Star Formation Rate Density
The cosmic star formation rate density — the total rate of stellar mass production per unit comoving volume as a function of redshift — rises from z=0 to a peak around z~2–3, then declines steeply at higher redshift. ΛCDM reproduces the broad shape of this curve through the interplay of gas cooling, feedback, and the hierarchical assembly of halos, but the peak amplitude, the sharpness of the decline above z~3, and the relatively flat low-redshift tail each have residual tensions with observations. The absolute calibration of the star formation rate density also depends on assumptions about the initial mass function and dust correction that can shift results by factors of order two. Successive Collision Theory provides a physically motivated origin for the entire shape of this curve. The post-collision plasma thermalization produces an initial burst of star formation as the plasma cools and the first density enhancements at collision nodes begin forming stars. This burst defines the high-redshift rise of the star formation rate density.

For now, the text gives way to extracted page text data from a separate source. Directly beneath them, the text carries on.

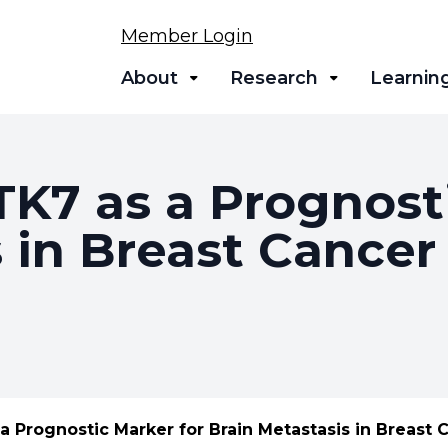
Member Login
About
Research
Learnin
TK7 as a Prognost
 in Breast Cancer
 a Prognostic Marker for Brain Metastasis in Breast 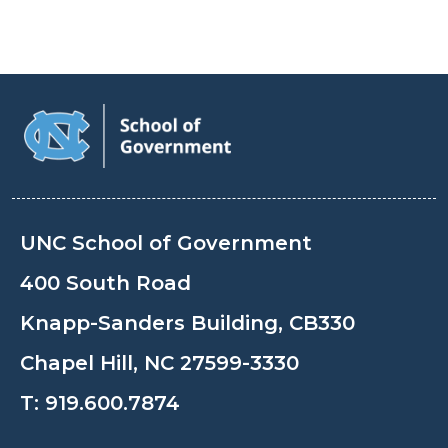
UNC School of Government
400 South Road
Knapp-Sanders Building, CB330
Chapel Hill, NC 27599-3330
T:
919.600.7874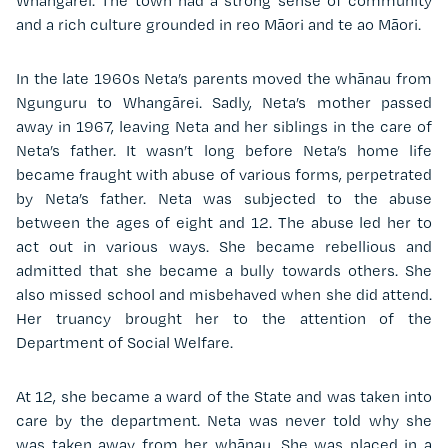
Whangārei. The town had a strong sense of community
and a rich culture grounded in reo Māori and te ao Māori.
In the late 1960s Neta’s parents moved the wh
ā
nau from
Ngunguru to Whangārei. Sadly, Neta’s mother passed
away in 1967, leaving Neta and her siblings in the care of
Neta’s father. It wasn’t long before Neta’s home life
became fraught with abuse of various forms, perpetrated
by Neta’s father. Neta was subjected to the abuse
between the ages of eight and 12. The abuse led her to
act out in various ways. She became rebellious and
admitted that she became a bully towards others. She
also missed school and misbehaved when she did attend.
Her truancy brought her to the attention of the
Department of Social Welfare.
At 12, she became a ward of the State and was taken into
care by the department. Neta was never told why she
was taken away from her whānau. She was placed in a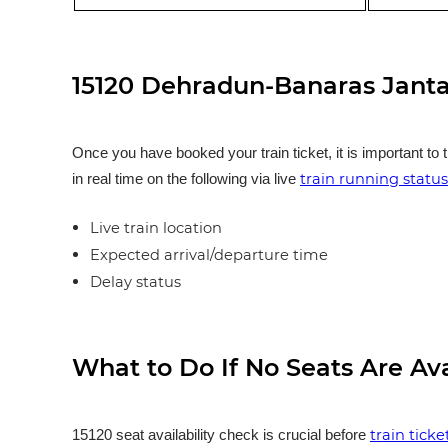
15120 Dehradun-Banaras Janta
Once you have booked your train ticket, it is important to 
train running status
in real time on the following via live
Live train location
Expected arrival/departure time
Delay status
What to Do If No Seats Are Av
train tick
15120 seat availability check is crucial before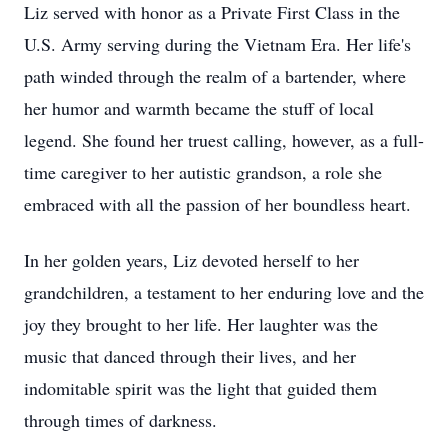
Liz served with honor as a Private First Class in the
U.S. Army serving during the Vietnam Era. Her life's
path winded through the realm of a bartender, where
her humor and warmth became the stuff of local
legend. She found her truest calling, however, as a full-
time caregiver to her autistic grandson, a role she
embraced with all the passion of her boundless heart.
In her golden years, Liz devoted herself to her
grandchildren, a testament to her enduring love and the
joy they brought to her life. Her laughter was the
music that danced through their lives, and her
indomitable spirit was the light that guided them
through times of darkness.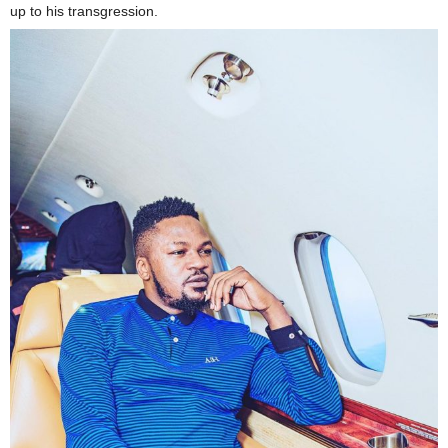
up to his transgression.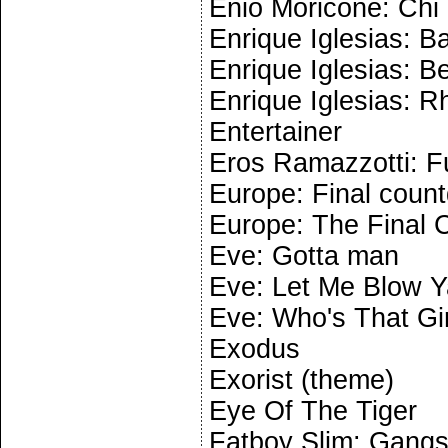
Enio Moricone: Chi
Enrique Iglesias: B
Enrique Iglesias: B
Enrique Iglesias: R
Entertainer
Eros Ramazzotti: F
Europe: Final coun
Europe: The Final
Eve: Gotta man
Eve: Let Me Blow Y
Eve: Who's That Gir
Exodus
Exorist (theme)
Eye Of The Tiger
Fatboy Slim: Gangst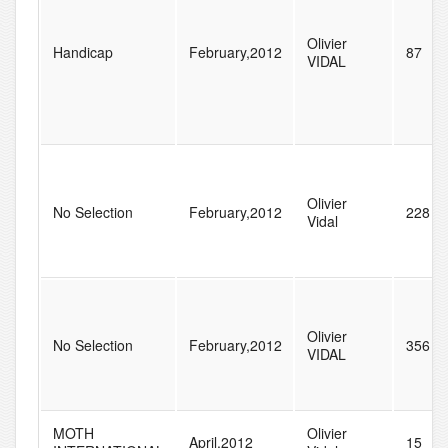
Olivier
Handicap
February,2012
87
VIDAL
Olivier
No Selection
February,2012
228
Vidal
Olivier
No Selection
February,2012
356
VIDAL
MOTH
Olivier
April,2012
15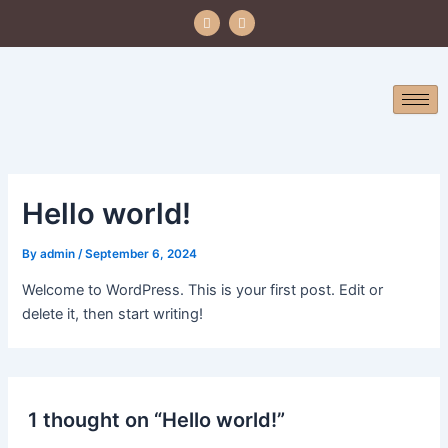
Skip
F
I
a
n
to
c
s
e
t
content
b
a
o
g
o
r
k
a
m
Hello world!
By
admin
/
September 6, 2024
Welcome to WordPress. This is your first post. Edit or
delete it, then start writing!
1 thought on “Hello world!”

The peak at z~2–3 corresponds in SCT to the epoch when the most massive collision-node structures — the proto-cluster cores and dense filament intersections — were simultaneously undergoing their peak gas infall rate and converting infalling gas into stars most efficiently. Above z~3, star formation was concentrated in the most overdense collision nodes but was also partially suppressed by the extreme radiation field from the collision thermalization era and by the high gas velocity dispersions inherited from the angular momentum of the collision. Below z~2, the star formation rate density declines as the dense gas reservoir at collision nodes is consumed and the globally declining tensor mesh reduces the rate at which halo potentials can cool and confine gas. The quenching of star formation in massive galaxies — which drives the sharp decline at low redshift — is accelerated by feedback from the massive early black holes that grew at collision nodes, linking the star formation rate density decline to the early SMBH assembly that SCT naturally produces through pre-existing matter.